The fire which hit Mati, 29 km east of the capital, late Monday afternoon was by far the country’s worst since flames devastated the southern Peloponnese peninsula in August 2007, killing dozens.
People scrambled to the sea as the blaze closed in close to the shore. Hundreds were rescued by passing boats but others found their way blocked by smoke and flames.
“I was briefed by a rescuer that he saw the shocking picture of 26 people tightly huddled in a field some 30 metres from the beach,” Nikos Economopoulos, head of Greece’s Red Cross, told Skai TV.
“They had tried to find an escape route but unfortunately these people and their kids didn’t make it in time,” he said. A Reuters witness also saw several bodies in the area.
Mati is in the eastern Rafina region, a popular spot for Greek holidaymakers, particularly pensioners and children at camps.
The 26 deaths came on top of more than 20 casualties reported by government spokesman Dimitris Tzanakopoulos earlier on Tuesday. He said more than 88 adults and 16 children were injured.
One of the youngest victims was thought to be a six-month-old baby who died of smoke inhalation.
A Reuters witness earlier saw at least four dead on a narrow road clogged with cars heading to a nearby beach.
The coastguard later said the bodies of four more people were retrieved from the sea.
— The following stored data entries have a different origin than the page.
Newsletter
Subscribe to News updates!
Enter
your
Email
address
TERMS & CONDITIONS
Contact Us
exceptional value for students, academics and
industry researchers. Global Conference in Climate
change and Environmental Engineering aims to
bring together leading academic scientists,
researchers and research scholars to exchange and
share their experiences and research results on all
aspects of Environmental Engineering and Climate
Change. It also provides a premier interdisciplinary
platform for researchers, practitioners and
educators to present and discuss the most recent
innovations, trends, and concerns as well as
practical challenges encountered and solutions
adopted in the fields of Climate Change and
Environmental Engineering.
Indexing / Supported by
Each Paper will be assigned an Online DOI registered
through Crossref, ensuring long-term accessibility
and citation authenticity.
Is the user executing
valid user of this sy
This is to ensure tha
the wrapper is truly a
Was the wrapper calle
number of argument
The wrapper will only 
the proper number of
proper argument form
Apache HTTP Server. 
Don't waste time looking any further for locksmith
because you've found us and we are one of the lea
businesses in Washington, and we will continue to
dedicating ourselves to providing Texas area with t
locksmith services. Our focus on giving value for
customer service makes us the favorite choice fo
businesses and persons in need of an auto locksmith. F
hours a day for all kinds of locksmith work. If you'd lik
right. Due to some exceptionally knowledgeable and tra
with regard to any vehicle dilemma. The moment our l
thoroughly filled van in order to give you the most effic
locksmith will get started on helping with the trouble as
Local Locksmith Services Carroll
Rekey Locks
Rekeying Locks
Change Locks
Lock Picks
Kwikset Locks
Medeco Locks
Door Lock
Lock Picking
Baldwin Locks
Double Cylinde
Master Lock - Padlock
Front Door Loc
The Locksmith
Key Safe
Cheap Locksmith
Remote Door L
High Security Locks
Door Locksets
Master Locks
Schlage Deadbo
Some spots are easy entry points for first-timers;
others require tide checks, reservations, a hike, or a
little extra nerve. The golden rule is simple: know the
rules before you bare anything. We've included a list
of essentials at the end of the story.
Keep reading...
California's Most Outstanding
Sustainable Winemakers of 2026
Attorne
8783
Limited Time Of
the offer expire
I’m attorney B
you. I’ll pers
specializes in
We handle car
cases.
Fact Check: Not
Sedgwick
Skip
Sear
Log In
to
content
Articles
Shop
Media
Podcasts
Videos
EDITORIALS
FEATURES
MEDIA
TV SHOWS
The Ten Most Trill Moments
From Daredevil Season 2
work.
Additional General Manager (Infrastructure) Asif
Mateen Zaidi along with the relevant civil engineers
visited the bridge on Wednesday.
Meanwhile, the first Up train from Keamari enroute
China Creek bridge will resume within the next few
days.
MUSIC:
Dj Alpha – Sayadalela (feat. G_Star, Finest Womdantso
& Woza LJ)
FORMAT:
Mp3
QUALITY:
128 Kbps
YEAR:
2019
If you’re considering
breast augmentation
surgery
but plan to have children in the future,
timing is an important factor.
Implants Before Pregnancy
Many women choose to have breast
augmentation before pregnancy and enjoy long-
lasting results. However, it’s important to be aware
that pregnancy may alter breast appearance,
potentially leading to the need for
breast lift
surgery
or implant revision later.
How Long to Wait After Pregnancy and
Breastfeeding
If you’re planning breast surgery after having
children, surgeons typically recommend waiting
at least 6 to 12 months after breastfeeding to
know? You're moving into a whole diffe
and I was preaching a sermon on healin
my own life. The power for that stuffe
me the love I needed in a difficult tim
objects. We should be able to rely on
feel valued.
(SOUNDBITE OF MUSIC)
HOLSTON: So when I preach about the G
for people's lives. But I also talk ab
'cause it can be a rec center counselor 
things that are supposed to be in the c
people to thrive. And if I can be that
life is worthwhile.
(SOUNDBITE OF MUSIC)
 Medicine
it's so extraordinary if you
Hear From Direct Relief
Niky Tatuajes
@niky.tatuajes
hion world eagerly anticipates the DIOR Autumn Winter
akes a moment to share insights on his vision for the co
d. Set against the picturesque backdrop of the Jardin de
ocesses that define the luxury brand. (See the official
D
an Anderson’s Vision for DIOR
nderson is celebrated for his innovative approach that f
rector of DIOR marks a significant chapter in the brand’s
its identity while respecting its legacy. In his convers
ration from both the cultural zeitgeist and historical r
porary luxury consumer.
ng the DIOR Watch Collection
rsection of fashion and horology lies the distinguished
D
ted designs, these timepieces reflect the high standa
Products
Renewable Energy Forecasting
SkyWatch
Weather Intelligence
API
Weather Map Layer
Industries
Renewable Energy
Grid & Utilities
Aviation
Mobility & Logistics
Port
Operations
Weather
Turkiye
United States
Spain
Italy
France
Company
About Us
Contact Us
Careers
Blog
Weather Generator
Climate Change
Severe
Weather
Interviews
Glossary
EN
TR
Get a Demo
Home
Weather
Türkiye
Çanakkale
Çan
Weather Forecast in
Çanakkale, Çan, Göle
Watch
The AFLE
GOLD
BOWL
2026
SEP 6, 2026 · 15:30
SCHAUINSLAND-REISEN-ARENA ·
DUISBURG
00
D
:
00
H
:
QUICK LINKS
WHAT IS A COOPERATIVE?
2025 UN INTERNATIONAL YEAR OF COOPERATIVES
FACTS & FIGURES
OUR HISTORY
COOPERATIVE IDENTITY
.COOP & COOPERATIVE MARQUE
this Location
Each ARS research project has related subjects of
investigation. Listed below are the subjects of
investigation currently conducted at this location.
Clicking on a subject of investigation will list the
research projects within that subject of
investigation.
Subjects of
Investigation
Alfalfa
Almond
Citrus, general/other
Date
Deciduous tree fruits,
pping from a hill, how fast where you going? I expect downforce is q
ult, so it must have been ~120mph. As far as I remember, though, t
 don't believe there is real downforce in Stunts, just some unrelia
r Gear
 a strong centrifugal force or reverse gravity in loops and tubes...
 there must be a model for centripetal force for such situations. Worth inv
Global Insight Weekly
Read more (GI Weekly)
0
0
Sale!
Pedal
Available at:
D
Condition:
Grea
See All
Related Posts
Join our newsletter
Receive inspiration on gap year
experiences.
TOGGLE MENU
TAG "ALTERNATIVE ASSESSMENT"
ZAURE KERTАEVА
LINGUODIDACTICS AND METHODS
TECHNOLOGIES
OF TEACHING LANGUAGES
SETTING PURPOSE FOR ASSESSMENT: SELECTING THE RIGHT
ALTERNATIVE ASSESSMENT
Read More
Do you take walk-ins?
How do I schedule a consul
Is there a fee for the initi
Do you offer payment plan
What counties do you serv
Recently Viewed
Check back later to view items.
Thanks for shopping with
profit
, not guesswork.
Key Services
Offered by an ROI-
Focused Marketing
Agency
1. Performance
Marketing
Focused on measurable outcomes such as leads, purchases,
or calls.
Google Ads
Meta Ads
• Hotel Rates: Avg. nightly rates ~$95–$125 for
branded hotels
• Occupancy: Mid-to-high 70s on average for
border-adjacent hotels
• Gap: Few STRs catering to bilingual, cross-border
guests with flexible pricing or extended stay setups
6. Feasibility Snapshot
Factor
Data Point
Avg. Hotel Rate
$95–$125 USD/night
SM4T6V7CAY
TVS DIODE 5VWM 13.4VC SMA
In total, coastguard and other vessels rescued 696 people who had fled to beaches. Boats plucked another 19 people from the sea.
Some parts of Mati were still smouldering with white smoke early on Tuesday. Burned-out cars were scattered outside gated compounds where three- and four-storey buildings bore signs of fire damage.
“We are dealing with something completely asymmetric,” Greek Prime Minister Alexis Tsipras, looking pale, said after cutting short a visit to Bosnia.
Greece issued an urgent appeal for help to tackle fires that raged out of control in several places across the country, destroying homes and disrupting major transport links.
Cyprus and Spain offered assistance after Greece said it needed air and land assets from European Union partners.
The inferno dominated front pages in the country on Tuesday, with headlines such as “killer fire” and “hell” and newspapers reporting fears the death toll would climb.
Authorities said they would be making use of an unmanned drone from the United States on Tuesday to monitor and track any suspicious activity.
Tsipras and Greek officials have expressed misgivings at the fact that several major fires broke out at the same time.
Wildfires are not uncommon in Greece, and a relatively dry winter helped create current tinder-box conditions. It was not immediately clear what ignited the fires.
A hillside of homes was gutted by flames east of Athens. A mayor said he saw at least 100 homes and 200 vehicles burning.
Earlier on Monday, Greek authorities urged residents of a coastal region west of Athens to abandon their homes as another wildfire burned ferociously, closing one of Greece’s busiest motorways, halting train links and sending plumes of smoke over the capital.
The main Athens-Corinth motorway, one of two road routes to the Peloponnese peninsula, was closed and train services were cancelled.